La lecture attentive permet de reconnaître que les auteurs se servent d’un procédé qui consiste à formuler l’argumentation d’un adversaire de manière extrême pour mieux lui tirer dessus. Car, malgré tout, les prestigieux logiciens sont d’accord avec Barben qu’«il est incontestable que la consommation de cannabis peut avoir des effets négatifs aux niveaux de la santé individuelle et publique. Les adolescents constituent un groupe particulièrement vulnérable.» Et: «Nous convenons avec le collègue Barben que toute réglementation du marché du cannabis devrait inclure un contrôle strict des conflits d’intérêts financiers. En effet, l’intérêt de l’industrie du tabac pour un marché en mutation légale risque d’être un des risques les plus importants.»
Barben, avec le titre de son article, a posé la question légitime à qui pourrait bien profiter la légalisation du cannabis. Il n’a pas proposé la «prohibition» en tant que seule solution, comme le prétendent ses adversaires. Ce terme est utilisé par Zullino et al. Après l’avoir démonté, paradoxalement, ils concluent: «En somme, les ­arguments de Barben sont donc bien adaptés pour soutenir la réglementation du marché du cannabis. Le grand mérite de son article est la mise en évidence des pièges possibles.»

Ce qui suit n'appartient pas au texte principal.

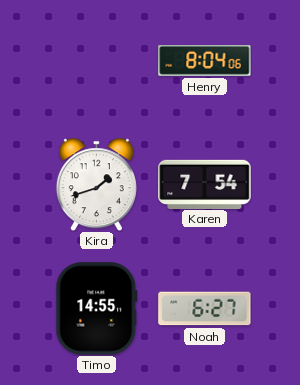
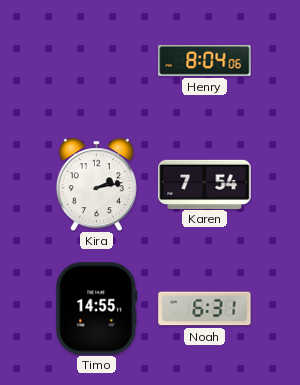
Kira: 1:42 -> 2:13
Noah: 6:27 -> 6:31
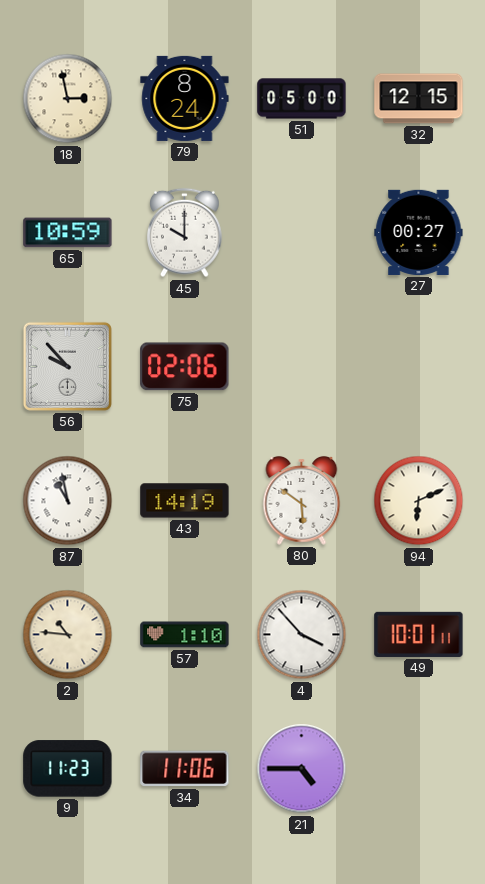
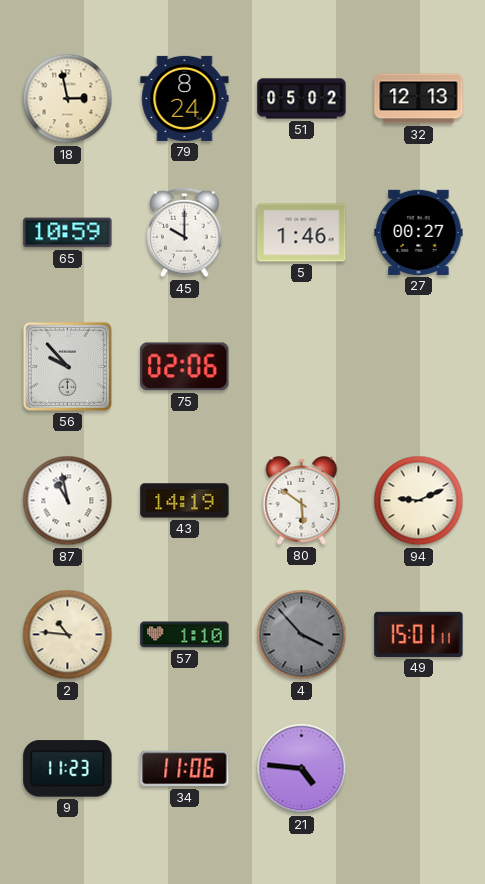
51: 05:00 -> 05:02
32: 12:15 -> 12:13
5: none -> 1:46
94: 6:11 -> 9:11
4 dial: white -> grey
49: 10:01 -> 15:01
21: 4:45 -> 4:46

Est-ce que la nervosité des addictologues proviendrait du fait que dans le passé ils n’auraient pas, eux-mêmes, avec suffisamment de force insisté sur les pièges cruciaux d’un tel marché dans la discussion avec les avocats de la légalisation? Non seulement la plante ne devrait pas être manipulée (comme c’est le cas avec les produits du tabac), mais aussi la publicité, la promotion et le parrainage en faveur de la banalisation et de la consommation doivent être proscrites. Car banal, le cannabis ne l’est certainement pas. Et, pour cette raison, l’Etat ne devrait pas permettre la publicité selon le principe «pour un produit légal, on doit légalement pouvoir faire de la publicité» (Filippo Lombardi, conseilleur aux Etats PDC/TI, président de CommunicationSuisse). Pour certains, possiblement, le cannabis n’est pas à sa bonne place dans la loi sur les stupéfiants, car elle interdisait la consommation ­individuelle. Mais «légalisation» dans le sens du libre accès au marché n’est certainement pas mieux. De manière pragmatique, il serait plus intelligent de parler d’une «décriminalisation» de la consommation dans un marché strictement régulé qui ne tolère pas ni manipulation du produit, ni sa banalisation… et qui devrait le mieux possible empêcher les dealers de s’enrichir sur le dos de ceux qui en deviennent dépendants, comme c’est le cas avec le jeu d’argent, l’alcool, toutes sortes de produits à base de nicotine, et d’autres drogues, et cela trop souvent avec la bénédiction de l’Etat.